I did take my glucose reading this morning and it was 123, which pleases me immensely. The evening meals are likely the worst offender of my numbers, but as long as they are holding at that level even with my continuing on 75% of my medication, I will continue to enjoy the companionship of our Dining Room Friends. The more we speak with them the more we learn about them. I suppose that is true of most people that you meet.

It is very hot today, and with the humidity just this side of rain it is extremely uncomfortable for all, and certainly for many of those that are elderly or obese. The crew on the boat were very attentive. They were serving free alcoholic drinks and soft beverages as well, and also water. The ride was quite pleasant. The boat is two decks, with the upper deck literally a covered dance floor with tables and chairs. The sea is calm so it was very pleasant. We went out around the rocks that contain the 'famous' arch and along the coast to see all of the beautiful homes literally clinging to the sides of the rocks. The guide mentioned several movie stars that owned homes in the area. Carol Burnett owned/owns one. I swear everywhere we go, someone says "Carol Burnett owns one of those... she supposedly owns/owned a ranch on Maui, Hawai'i, down in the Hana area, next door to Jim Neighbors (Gomer Pyle).

We did meet a lovely lady from Portland, Oregon, but neither of us can remember her name. We only exchanged names as we were getting off the catamaran. Her sister lives in Pleasanton, but was not on the cruise. She is an accountant in P-town but Rosalee did not recognize her name or the name of the firm that she works for.

I read on a brochure that Cabo San Lucas was the fastest growing resort city in all of Mexico. Our guide today indicated that you could not  drive to it until the fifties or fly into it until the seventies. and that was when it started to expand. It is just a little too warm for our taste, to be running through Cabo. We will leave that to the young and adventurous.

We are back to our cabin by 1130 hours, or as our British friend Mary said "by eleven and a half". We saw her and her friend Jean and another of their friends in the lift yesterday. Mary recognized me before I figured out who she was.

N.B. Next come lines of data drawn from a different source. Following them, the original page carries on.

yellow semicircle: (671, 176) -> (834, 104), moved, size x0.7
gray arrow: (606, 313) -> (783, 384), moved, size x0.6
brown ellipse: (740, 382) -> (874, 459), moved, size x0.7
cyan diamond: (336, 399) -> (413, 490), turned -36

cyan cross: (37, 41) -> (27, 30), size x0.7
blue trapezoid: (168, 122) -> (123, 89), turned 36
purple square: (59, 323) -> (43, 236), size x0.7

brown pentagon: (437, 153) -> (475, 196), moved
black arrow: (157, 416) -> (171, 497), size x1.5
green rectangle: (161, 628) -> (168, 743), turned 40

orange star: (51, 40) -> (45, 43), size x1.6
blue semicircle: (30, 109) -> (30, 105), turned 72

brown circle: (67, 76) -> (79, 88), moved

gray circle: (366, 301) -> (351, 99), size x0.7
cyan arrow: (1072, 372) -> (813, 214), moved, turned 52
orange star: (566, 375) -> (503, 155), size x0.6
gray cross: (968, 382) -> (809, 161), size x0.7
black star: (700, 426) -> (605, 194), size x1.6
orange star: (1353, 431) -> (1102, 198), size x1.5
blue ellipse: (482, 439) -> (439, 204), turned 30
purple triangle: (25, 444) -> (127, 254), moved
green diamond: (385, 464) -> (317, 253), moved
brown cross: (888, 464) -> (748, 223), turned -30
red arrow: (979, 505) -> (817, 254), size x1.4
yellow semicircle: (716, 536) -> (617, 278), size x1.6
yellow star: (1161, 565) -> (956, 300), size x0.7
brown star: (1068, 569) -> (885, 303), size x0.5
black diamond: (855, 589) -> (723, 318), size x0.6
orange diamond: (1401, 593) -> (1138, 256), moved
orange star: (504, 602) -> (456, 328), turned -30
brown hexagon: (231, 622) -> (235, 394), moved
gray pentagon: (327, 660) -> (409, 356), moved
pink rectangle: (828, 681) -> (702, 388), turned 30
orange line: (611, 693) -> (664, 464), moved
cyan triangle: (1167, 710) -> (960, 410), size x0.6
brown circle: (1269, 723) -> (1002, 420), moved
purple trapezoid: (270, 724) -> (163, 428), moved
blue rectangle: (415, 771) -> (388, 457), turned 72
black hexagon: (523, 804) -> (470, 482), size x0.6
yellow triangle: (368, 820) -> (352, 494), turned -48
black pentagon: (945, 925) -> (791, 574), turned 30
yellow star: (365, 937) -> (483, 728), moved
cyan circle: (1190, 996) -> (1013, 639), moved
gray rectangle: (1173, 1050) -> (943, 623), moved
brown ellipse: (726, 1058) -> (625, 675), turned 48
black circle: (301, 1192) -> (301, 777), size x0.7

We went up to lunch in the Horizon Court and when we walked in we recognized Laurel and Leloni Evans of Niles District, Fremont, from dinner on Day Four. We chatted with them and realized that sitting at the table next to them were Chuck and MaryLou, also from Fremont and Day Four. We picked up our meal and sat with them. The Evans' left shortly after and we talked with Chuck and MaryLou for nearly an hour. She is in a wheel chair but when I asked her the reason she said that Chuck had encouraged her to use it since getting about is a bit tough for her, especially with the ship's movement so it is easier for her to move around. They are originally from Pennsylvania and we learned quite a bit about their lives. I think that they said they have been married for sixty two years. They are both very soft-spoken and difficult to hear so we have to work a little at the conversation but it was a lovely time.

When returning to our cabin we walked past the Trident Grill (deck 14, Forward), next to Neptune's Reef and Pool (one of the fresh-water pools topside), and Rosalee noticed that they offer a Veggie-burger. I may check that out for lunch one day.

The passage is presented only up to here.